Something I've heard parents say a lot is, 'you don't have children, you don't understand, you have no right to tell me how to raise my children'.  It really, really gets my back up.  Underlying it seems to be an assumption that when you become a parent, you are automatically granted access to a special set of skills and knowledges that only fertilizing an egg or forcing a baby out of your vagina can give you access to.  I mean, maybe that's true.  When you decide to raise a child, maybe you're automatically granted a few levels in parenting.  Evidence seems to suggest that you learn to raise children the same way humans learn everything else, though:  Trail and error; and imitation. 

If I were to tell a parent that they shouldn't treat their child like x, y or z, it seems that I would 'splaining to them.  Me, with no personal experience, telling someone who does have personal experience how to do it better.  To an extent, I totally agree with that.  I wouldn't assume I could change a nappy or give a child a bath, much less tell a parent how to do it. 

There's a line somewhere, though.  If I saw a mother smacking the crap out of her child in a restaurant, I'd feel morally obliged to step in.  I also think that raising children on a diet of deep-fried pizza and chips is wrong, and I wouldn't feel unjustified in telling parents they should introduce some fruit and veg into their children's diet.  If parentsplaining can, in fact, exist, then only people who are parents themselves should be allowed to work in child protection services. 

If parentsplaining can exist, and people without children can tell parents that drying your child with a cheese grater is wrong, then parentsplaining is qualified.  Those without personal experience can tell those with personal experience they're doing it wrong under some circumstances.

Perhaps parentsplaining can't exist.  Perhaps parentsplaining can't exist because parents are the socially accepted norm, and are therefore in the position of privilege over the childless.  Perhaps the fact that demonstrable harm is being done to a child is a pretty clear and unambiguous line that doesn't exist in other instances of 'splaining.  Perhaps the fact that children are a disempowered group themselves means parentsplaining isn't comparable to other instances.  Perhaps it's the fact that being a parent is--a lot of the time--a choice, while being a woman, or disabled, or of colour isn't that makes the situation different.

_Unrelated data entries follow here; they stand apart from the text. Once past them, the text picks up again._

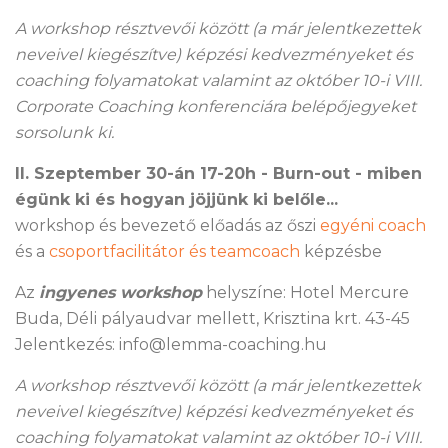
A workshop résztvevői között (a már jelentkezettek
neveivel kiegészítve) képzési kedvezményeket és
coaching folyamatokat valamint az október 10-i VIII.
Corporate Coaching konferenciára belépőjegyeket
sorsolunk ki.
II. Szeptember 30-án 17-20h - Burn-out - miben
égünk ki és hogyan jöjjünk ki belőle...
workshop és bevezető előadás az őszi
egyéni coach
és a
csoportfacilitátor és teamcoach
képzésbe
Az
ingyenes workshop
helyszíne: Hotel Mercure
Buda, Déli pályaudvar mellett, Krisztina krt. 43-45
Jelentkezés: info@lemma-coaching.hu
A workshop résztvevői között (a már jelentkezettek
neveivel kiegészítve) képzési kedvezményeket és
coaching folyamatokat valamint az október 10-i VIII.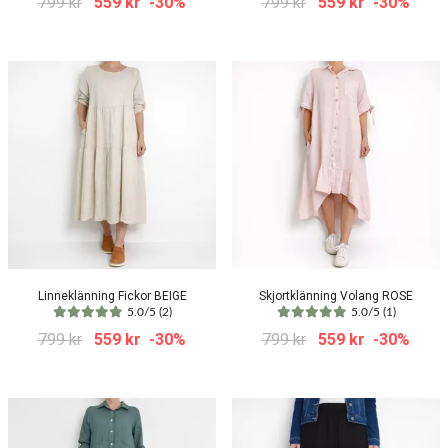
799 kr
559 kr
-30%
799 kr
559 kr
-30%
Linneklänning Fickor BEIGE
Skjortklänning Volang ROSE
5.0/5 (2)
5.0/5 (1)
799 kr
559 kr
-30%
799 kr
559 kr
-30%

Clearly, I don't understand 'splaining yet.  Before I can understand and assimilate a concept, I need to boil it do to its quintessential essence and watch the vital parts twitch and move.  Then I can slowly, carefully, put the variations back in.  This is just me thinking aloud here, fiddling with my Bunsen burner, my test tubes and my Petri dishes.  Why do I need to write a blog post about it?  Because I need to write about things to examine them.  Prose is my laboratory.  And I'm posting it in public because, I dunno, maybe someone else will find it useful.  Plus, of course, I've got a ego to placate...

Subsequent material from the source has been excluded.